NUMA: Cores, memory, and the distance between them
- Infrastructure
- Hardware
- Performance
- Developer Tools
The post is an introductory walkthrough of NUMA, or non-uniform memory access, which shows why a server can look like one big machine while acting like several smaller ones glued together. A core can reach local memory quickly and remote memory slowly, so thread placement and memory placement become part of performance. Readers treated that as old news in theory but very current in practice. The strongest signal was that NUMA still bites modern software stacks that are supposed to hide hardware details. People described Go services on huge Kubernetes nodes burning CPU and spiking latency until GOMAXPROCS was capped, Redis falling over once its working set spilled past one NUMA domain, and MySQL benchmarks getting skewed by Linux page cache behavior even when the database and client were pinned.

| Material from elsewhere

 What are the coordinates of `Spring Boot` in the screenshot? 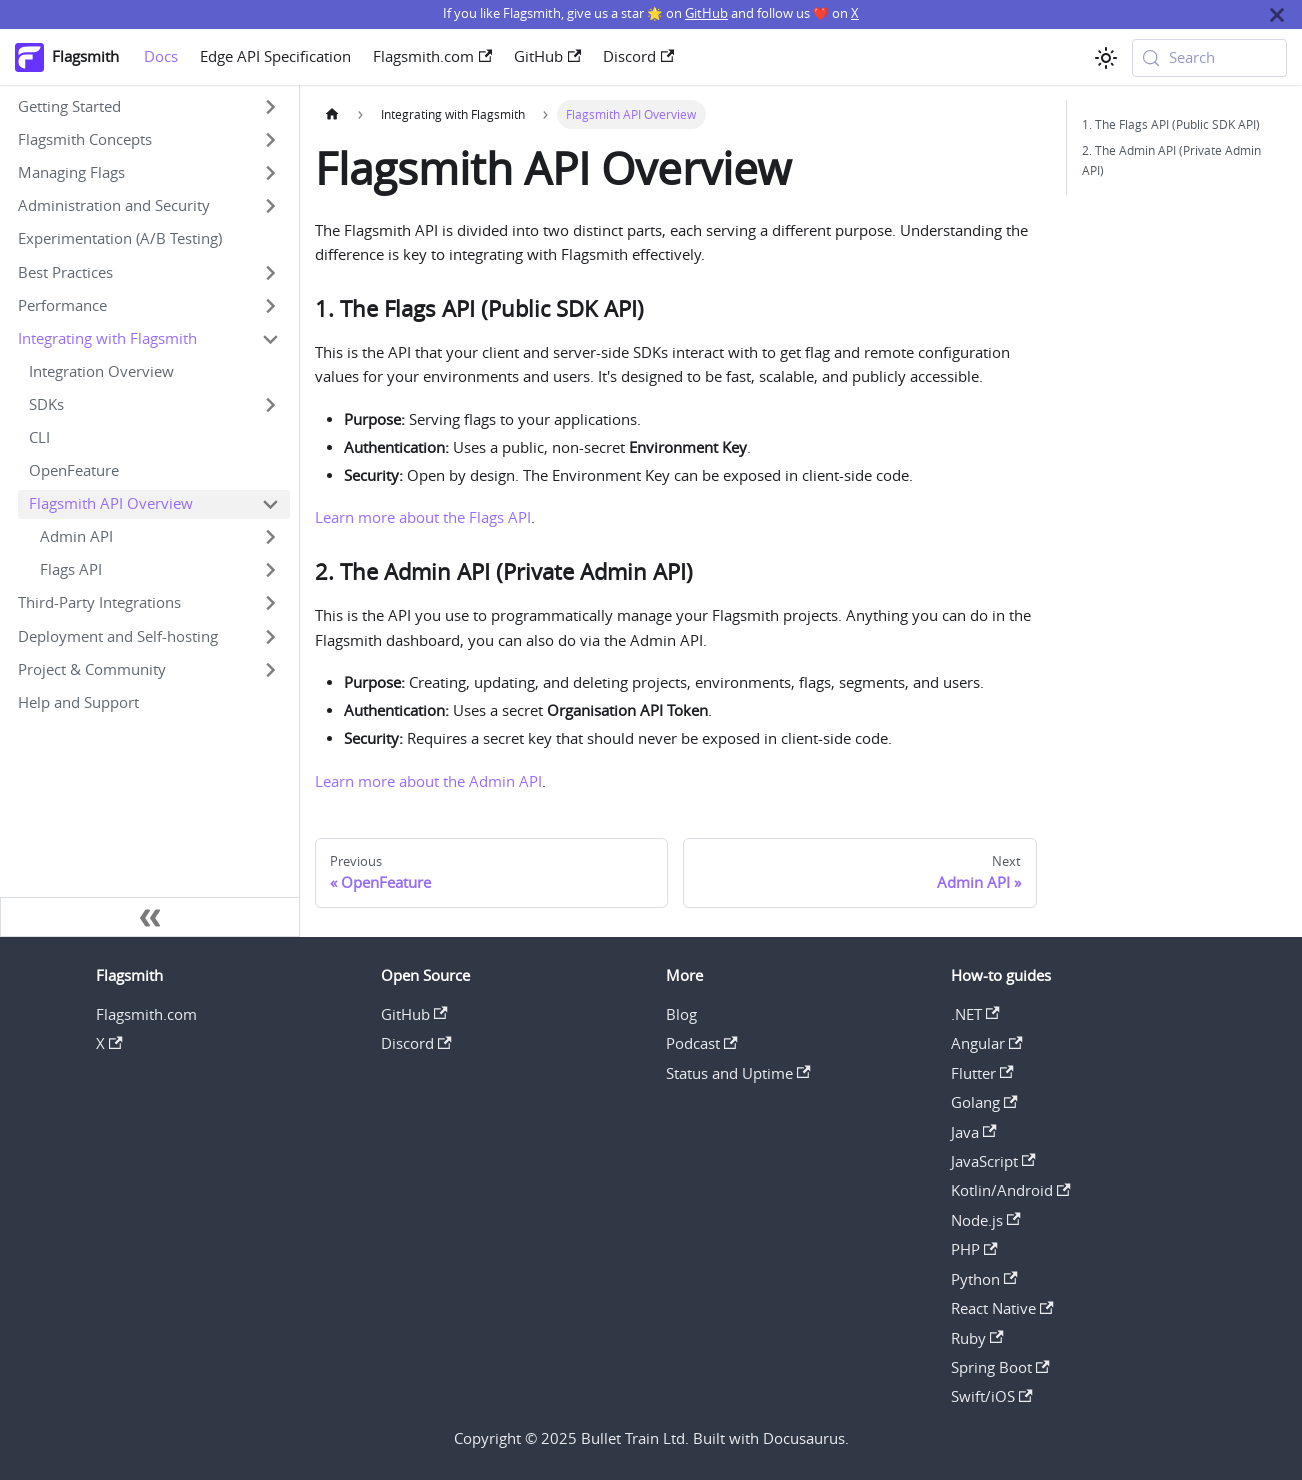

Another important addition was that NUMA is not just about RAM. PCIe devices like NICs have locality too, so a thread on one socket talking to a device hanging off another can cut throughput in half or worse. That matters for networking, storage, and virtualization, which is where several people had seen the nastiest failures. A smaller but sharp argument was that this is partly a product choice problem. Some people would rather avoid big NUMA boxes entirely and buy single-socket systems or partition machines more deliberately, because once the hardware crosses certain size boundaries the default scheduler and runtime heuristics turn into an invisible tax.
If you run on large multi-socket or many-core boxes, treat topology as a production concern, not a tuning detail. Pin CPU, memory, and PCIe-heavy work together, and be suspicious of any runtime or orchestrator that claims to abstract the hardware away.